For the first time in its history, Russia succeeded in producing more than a third of the world’s total natural diamonds during the year 2022.
According to recent indicators, this rate of production made Russia occupy, alongside African countries, nearly 90% of the global market size.
The total volume of diamond production in the world last year amounted to about 119.96 million carats, with 41.9 million carats of it in Russia alone.
This figure represents 34% of global production volume and was the share of Russia alone.
Since 2004, Russia has been producing between 22% and 33% of global diamond production on an annual basis.
Russia based its detection of these indicators on data from the Kimberley Process, which was established last year to combat what was known as blood diamonds.
In addition to Russia, African countries produced about 61.6 million carats of diamonds, with Botswana ranked first among African countries, producing 24.5 million carats.
It was followed by the Democratic Republic of the Congo with 9.9 million carats, and then South Africa with a production of 9.7 million carats.

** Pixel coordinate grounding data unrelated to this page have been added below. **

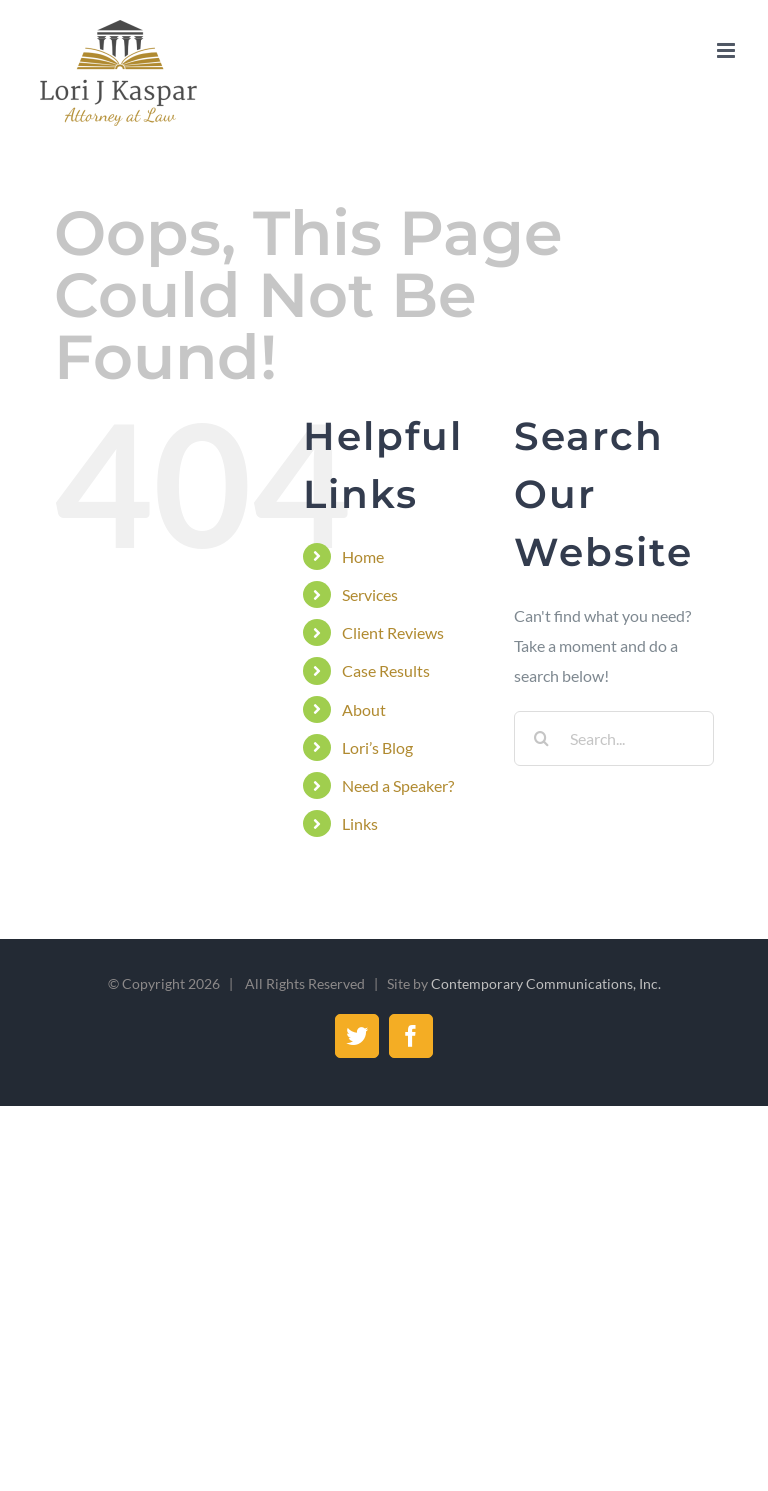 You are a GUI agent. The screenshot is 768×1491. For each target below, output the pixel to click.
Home (363, 556)
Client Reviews (393, 632)
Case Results (386, 670)
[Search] (541, 738)
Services (370, 594)
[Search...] (614, 738)
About (364, 709)
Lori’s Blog (377, 747)
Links (360, 823)
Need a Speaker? (398, 785)
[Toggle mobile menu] (727, 50)
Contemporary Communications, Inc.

These achievements come in light of the circulation of information about imposing possible sanctions on Russian diamond production, as the G7 countries, followed by the European Union, intend to impose sanctions on rough and polished diamonds produced in Russia as of January 1, 2024.
Although diamonds represent only a small percentage of Russian oil and gas revenues, they are an important source of revenue, generating more than $4 billion annually for the Kremlin through state-owned Alrosa, the world’s largest producer of rough stones.
Alrosa has a 99% monopoly on diamond production, with a third of its share directly owned by the Russian state and another third by regional governments.
Alrosa is a major exporter of diamonds both nationally and internationally.
In addition to Alrosa, the Russian state owns a huge stock of diamonds through Gokhran, or the State Fund for Precious Metals and Gemstones.
It should be noted that a group of countries is currently considering various proposals to ban Russian gemstones from their markets, which were presented by Belgium, India, France and the World Diamond Council.
These proposals include stones of large caliber and above in the first stage.
There is concern about tracing the source of the stones, which is a challenge for the diamond industry.
The proposals currently show interest mainly in rough diamonds.
It should be noted that tracking the source of diamonds after they are cut remains a complex challenge, and over time technology may evolve to enable this.